On victim assistance, Article 6 requires States, ‘with respect to individuals under its jurisdiction who are affected by the use or testing of nuclear weapons,’ to ‘adequately provide age- and gender-sensitive assistance, without discrimination, including medical care, rehabilitation and psychological support, as well as provide for their social and economic inclusion.’ This reflects the rights based, non-discriminatory approach of the CCM—though the TPNW does not articulate provisions that are as detailed.
On environmental remediation, the treaty requires that States ‘shall take necessary and appropriate measures towards the environmental remediation of areas’ under their jurisdiction or control that are contaminated as a result of ‘activities related to’ nuclear weapons use or testing. By including this provision, the TPNW expands the scope of international weapons prohibitions treaties to cover obligations on the clearance of toxic, as well as explosive, remnants of war.
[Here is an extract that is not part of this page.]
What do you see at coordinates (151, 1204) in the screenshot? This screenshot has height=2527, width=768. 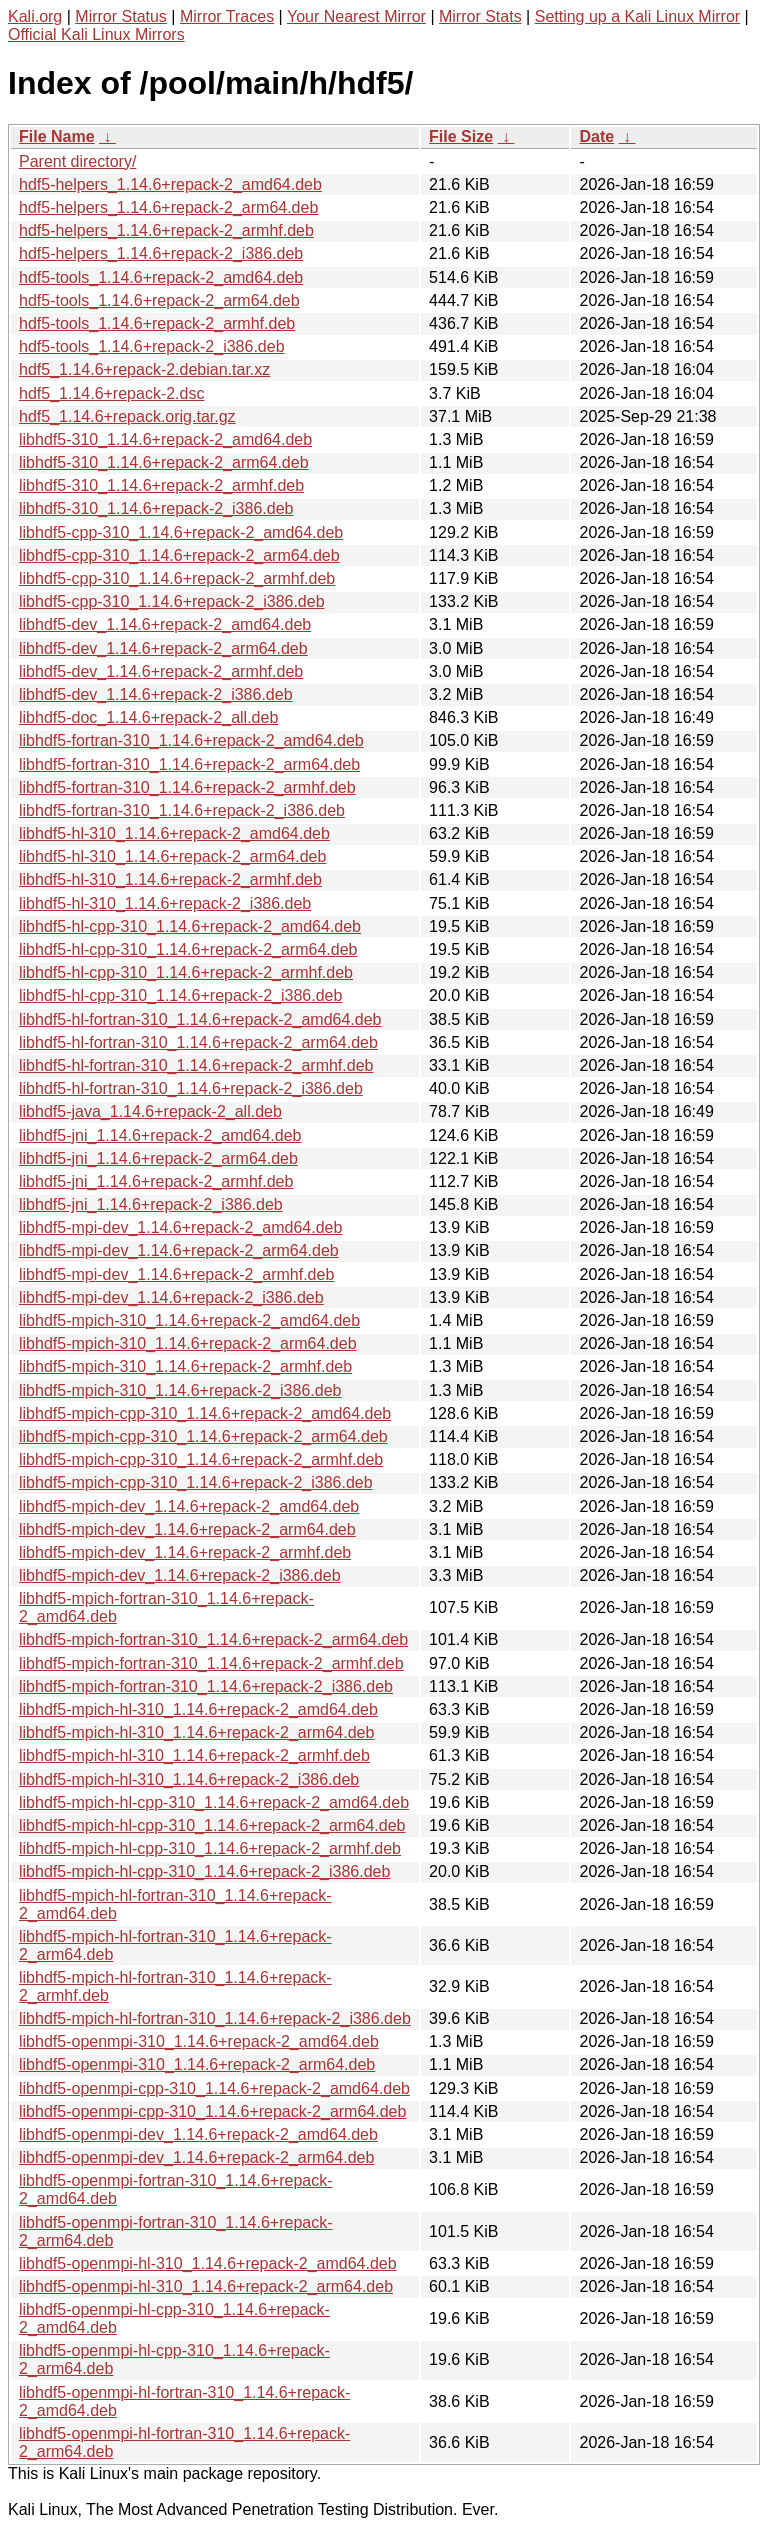 I see `libhdf5-jni_1.14.6+repack-2_i386.deb` at bounding box center [151, 1204].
Article 7 outlines the right of States to seek and receive assistance, obliges States to cooperate to facilitate the implementation of the treaty, and requires those in a position to do so to provide a range of assistance. It also articulates a particular responsibility to provide assistance on the part of any State party that has used or tested nuclear weapons.
Moving towards action
Based on past experience on anti-personnel mines and cluster munitions, the existence of these obligations could—and should—improve the global state of assistance to the victims of nuclear weapons and steps towards the remediation of contaminated environments. The existence of treaty obligations should serve to: raise awareness and levels of expectation on these issues; increase the resources available to address them; and bring together a global community of practice. Previously, the impact of treaty frameworks has extended beyond States parties, on these issues. For example, the United States is now the biggest donor to mine clearance efforts globally, despite not being a party to the APMBC, suggesting that the treaty helped to shift global norms. Similar normative impacts could be possible for the people and places affected by nuclear weapons.
The TPNW will enter into force, making these obligations legally binding on States parties, following 50 ratifications. Looking at the ratification rates of past similar agreements, this may take 1-2 years. In order for the positive obligations in the TPNW to have the greatest impact, there are a number of steps that States, in partnership with civil society and international organisations, could take in the meantime, in preparation for their implementation.
Needs assessments at the local, national, regional and global levels should be undertaken before the first Meeting of States Parties of the TPNW to better understand the scope of action needed, and potential donors and development assistance mobilised. Action plans and measures to monitor progress could then be established through treaty meetings. Action could also be taken now towards building a global community of practice on these issues, through convening those already implementing relevant programmes or who have experiences from other processes—including from States, international organisations and civil society—to discuss lessons learned and standards.
Throughout, the meaningful participation of victims—including survivors and affected communities—should be ensured and developed. Despite the mobilisation of victims during the humanitarian initiative and treaty negotiations, individuals and groups have had little input so far on the form of these obligations and their implementation.
As the States that join the TPNW move forward in coming years on its implementation and towards ensuring its impact, the treaty’s positive obligations could be a key area of activity. This would be true to the humanitarian foundations of the treaty, and to its origins the evidence of the ongoing catastrophic effects on people and places of nuclear weapons.